Им пришлось столкнуться с несколькими затруднительными ситуациями. Однажды их дочери, Вера и Ирочка, стали задавали глупые вопросы: «Что это за странные буквы? На каком языке написаны эти книги?» Виктор вывернулся: «Это документы с работы». Друзья удивлялись, что он отказывается от жареной свинины и ест на ужин только картошку, уверяя, что не голоден. А коллеги дивились его профессиональной добросовестности – слишком уж ревностно ходил он на службы в хоральную синагогу – и с недоверием принимали его объяснения: «Я хочу вычислить агитаторов, мы должны выйти с Лубянки на поле боя и вступить в общение с противником».

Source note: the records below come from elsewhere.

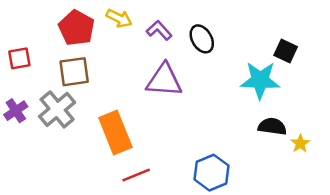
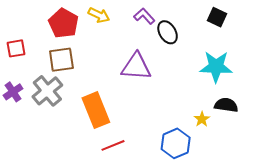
purple L-shape: (159, 30) -> (144, 16), moved
black square: (286, 51) -> (217, 17), moved
yellow star: (300, 143) -> (202, 119), moved

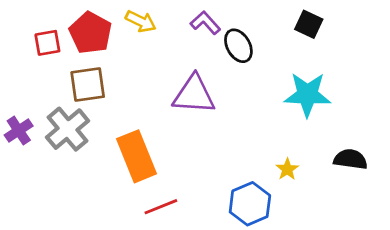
red square: (16, 48) -> (47, 43), moved
black semicircle: (226, 105) -> (350, 159), moved

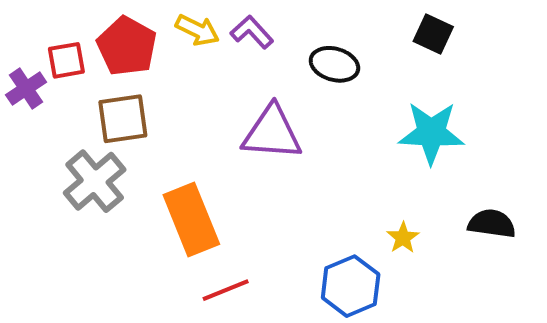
purple L-shape: (205, 23) -> (252, 32), moved
black ellipse: (238, 46) -> (334, 64), turned -44
purple cross: (19, 130) -> (26, 89), moved

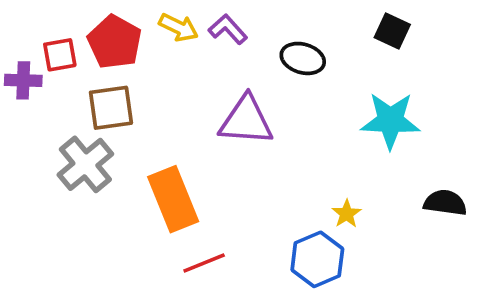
purple cross: (26, 89) -> (23, 80), turned 36
yellow star: (403, 238) -> (347, 214), moved

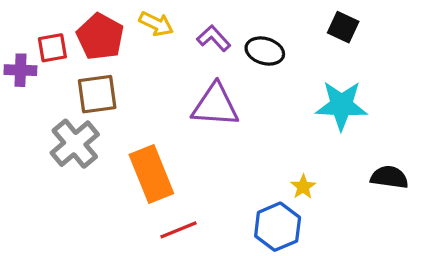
purple L-shape: (228, 29) -> (214, 38), moved

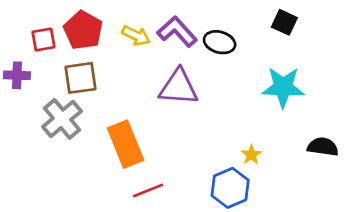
yellow arrow: (156, 24) -> (136, 36), moved
purple L-shape: (214, 38) -> (177, 32), size x1.4
purple cross: (20, 70) -> (17, 75), moved

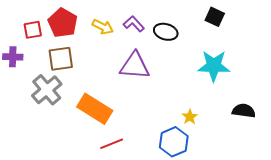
purple L-shape: (177, 32) -> (134, 24), size x0.7
orange rectangle: (126, 144) -> (95, 109), turned -36

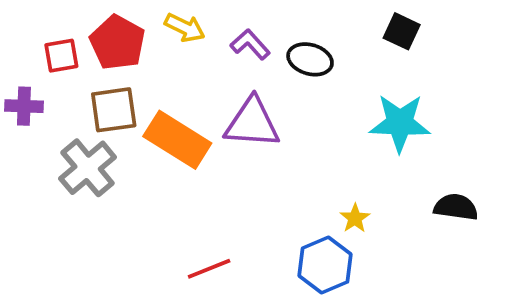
yellow arrow: (103, 27) -> (185, 28), moved
orange rectangle: (95, 109) -> (177, 140), moved

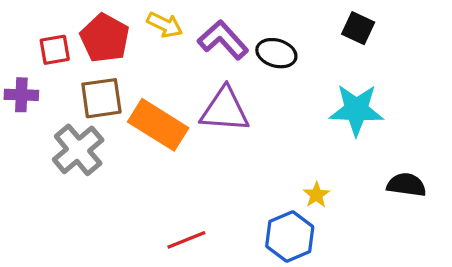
purple L-shape: (250, 44) -> (223, 40), size x1.4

Можно, конечно, лгать окружающим всю жизнь, скрывать свой характер, темперамент, свои убеждения, но играть эту отвратительную комедию тем более тяжко, что таить приходится то, что затрагивает самую суть личности. Бремя становится непосильным, и его невозможно вынести.
Виктор видел, как растет количество виз, выдаваемых семьям; некоторые из тех, кого он знал по синагоге, уезжали в Израиль в рекордно короткие сроки. И однажды бессонной ночью он сказал себе: «А почему не мы?» Он заговорил об этом с Дорой, но жена пришла в ужас от его идеи. Она умоляла его продолжать играть свою роль. И Виктор согласился. Из любви к Доре и понимая, что она права. Это была запретная зона, поле битвы, в которую невозможно было вступить, не подвергая опасности семью. И тогда Виктор велел себе замолчать, поставив крест на растущем в нем желании крикнуть всем, кто он есть на самом деле, провозгласить эту самую главную истину: «Я еврей, нравится вам это или нет, и я хочу уехать отсюда, чтобы жить на своей исторической родине!»
Он по-прежнему старался соблюдать конспирацию, посещая службы, но в этой стране было слишком много стукачей – тысячи, миллионы, которые постоянно шпионили, писали тонны доносов, и даже он сам не знал их. Три года назад на одном заседании в верхах начальник управления заявил, что в идеале на каждого советского гражданина с двенадцати лет нужно заводить дело и регулярно пополнять его документальными материалами; таким образом все окажутся связанными между собой невидимой паутиной, в которой станет видно, кто есть кто.